There is at least one American path, heading from East to West, leading neither into the possibility of the future, nor the morning of the world and of humanity. In the 1830s, we the people of the United States removed tens of thousands of Native Americans from their homes in the southeast and sent them marching west to the Indian Territory (Oklahoma). Thousands died, along what is now known as the Trail of Tears.

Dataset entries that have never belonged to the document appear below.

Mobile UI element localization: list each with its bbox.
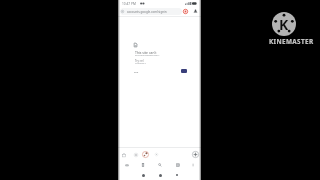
button[interactable]: Reload bbox=[181, 69, 187, 73]
button[interactable]: Profile bbox=[192, 8, 199, 15]
button[interactable]: Reload page bbox=[141, 150, 150, 159]
button[interactable]: Home bbox=[156, 171, 164, 179]
button[interactable]: Address bar bbox=[120, 8, 182, 15]
staticText: accounts.google.com t bbox=[135, 54, 160, 57]
staticText: Try: rel bbox=[135, 59, 144, 63]
staticText: K bbox=[279, 15, 289, 34]
button[interactable]: Back bbox=[139, 171, 147, 179]
staticText: Checking t bbox=[135, 62, 146, 65]
button[interactable]: Tabs bbox=[138, 160, 147, 169]
staticText: ERR bbox=[134, 70, 139, 73]
button[interactable]: Back bbox=[131, 150, 140, 159]
staticText: This site can't bbox=[135, 50, 157, 55]
button[interactable]: Recents bbox=[173, 171, 181, 179]
button[interactable]: Home bbox=[122, 160, 131, 169]
button[interactable]: Apps bbox=[173, 160, 182, 169]
staticText: KINEMASTER bbox=[269, 37, 314, 46]
button[interactable]: Search bbox=[155, 160, 164, 169]
staticText: 10:47 PM bbox=[122, 2, 136, 6]
staticText: accounts.google.com/signin bbox=[127, 10, 167, 14]
button[interactable]: Home bbox=[119, 150, 128, 159]
button[interactable]: Share bbox=[152, 150, 161, 159]
button[interactable]: Menu bbox=[188, 160, 197, 169]
button[interactable]: Site information bbox=[182, 8, 189, 15]
button[interactable]: New tab bbox=[191, 150, 200, 159]
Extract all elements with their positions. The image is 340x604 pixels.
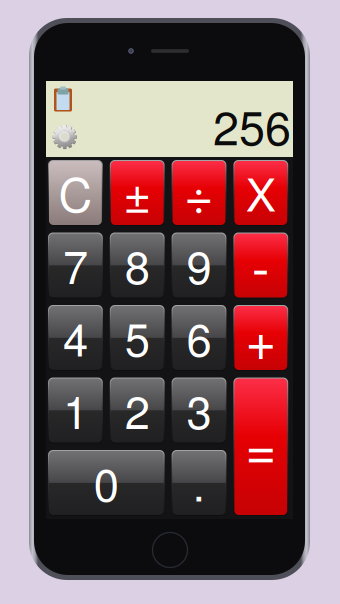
button[interactable]: 9 bbox=[172, 232, 226, 298]
staticText: 1 bbox=[63, 377, 88, 442]
staticText: . bbox=[192, 450, 206, 514]
staticText: ÷ bbox=[184, 156, 214, 228]
button[interactable]: 3 bbox=[172, 378, 226, 444]
staticText: 3 bbox=[186, 377, 212, 442]
button[interactable]: - bbox=[233, 232, 288, 298]
button[interactable]: + bbox=[233, 305, 288, 371]
staticText: 5 bbox=[125, 304, 150, 369]
staticText: 7 bbox=[63, 232, 88, 297]
button[interactable]: 0 bbox=[48, 450, 165, 516]
button[interactable]: ± bbox=[110, 160, 165, 226]
button[interactable]: . bbox=[172, 450, 226, 516]
button[interactable]: 6 bbox=[172, 305, 226, 371]
button[interactable]: ÷ bbox=[172, 160, 226, 226]
staticText: = bbox=[245, 408, 276, 484]
staticText: 0 bbox=[94, 450, 119, 514]
staticText: - bbox=[252, 226, 270, 303]
staticText: 9 bbox=[186, 232, 212, 297]
button[interactable]: 7 bbox=[48, 232, 103, 298]
button[interactable]: 4 bbox=[48, 305, 103, 371]
button[interactable]: 1 bbox=[48, 378, 103, 444]
button[interactable]: C bbox=[48, 160, 103, 226]
button[interactable]: 2 bbox=[110, 378, 165, 444]
staticText: ± bbox=[123, 158, 151, 226]
staticText: 256 bbox=[213, 92, 291, 158]
staticText: 6 bbox=[186, 304, 212, 369]
staticText: 4 bbox=[63, 304, 88, 369]
button[interactable]: 8 bbox=[110, 232, 165, 298]
staticText: + bbox=[245, 299, 276, 375]
staticText: C bbox=[58, 159, 92, 225]
staticText: 2 bbox=[125, 377, 150, 442]
button[interactable]: 5 bbox=[110, 305, 165, 371]
button[interactable]: Paste bbox=[53, 87, 73, 113]
staticText: X bbox=[246, 160, 276, 224]
staticText: 8 bbox=[125, 232, 150, 297]
button[interactable]: X bbox=[233, 160, 288, 226]
button[interactable]: Settings bbox=[52, 124, 77, 149]
button[interactable]: = bbox=[233, 378, 288, 516]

Jerry Ellis, a Alabaman writer of Cherokee heritage, walked back to Alabama from Oklahoma and wrote Walking the TrialWalkingTheTrail in 1991.  It’s a exemplary walking book, mixing memoir and desire, the political and the personal, historical epic and sore feet. Ellis rambles some, but he stays on his path. He meets a representative sample of Americans on the way, some who know more about the trials and tribulations of his ancestors than Ellis; some who live next to the Trail and have never heard of it.

A fascinating digression: Ellis falls in love. Looking for a place to sleep, he wanders, with trepidation, into a Christian hippie commune in Missouri. “Zion’s Order” is one of those pure products of America that thrive under wide horizons and religious freedom. Venda is a young woman who was born and raised within the compound.

Jerry meets Venda, and they fall in love, in a stumbling unconsummated romance–a story too real for fiction. Like Ellis’s writing and walking, his love affair somehow melds deep meaning and random events.  Its sudden starts, twists and stops seem less literary than literal: I believed in this strange assignation, because it seemed absurd.

Following this walk and such stories, I found myself humming the songs of The Old, Weird America, that invisible republic that Greil Marcus and Harry Smith repopulated, largely with the ghosts of black folk and criminals. But there are also Native spirits in the air–after all, Smith, “As a schoolboy, swirling in the irregular orbits of his parents’ religion, their fantasies, their poverty and delusions of grandeur, … discovered the local Indian tribes.”

That was years before Smith ever walked the Mississippi Delta, listening for America. Jerry Ellis meets some strange folks, as he crosses Arkansas, Missouri, the odd corner of Illinois, Kentucky and Tennessee, making his way home. He hears strange tales–not the least strange, as he tells more of it: the forgotten concentration camps, ethnic cleansing and genocide of his native land. The tales of my land include incest and insanity; but nothing is too weird for America.

I’ll be scouting for evidence of Native America as I walk in May. Not just because  Hebert Welsh, whose footsteps I’m walking in, was an Indian rights advocate. But because it’s “as if the earth under our feet / were / an excrement of some sky” in the words of William Carlos Williams, and it is a Native Sky.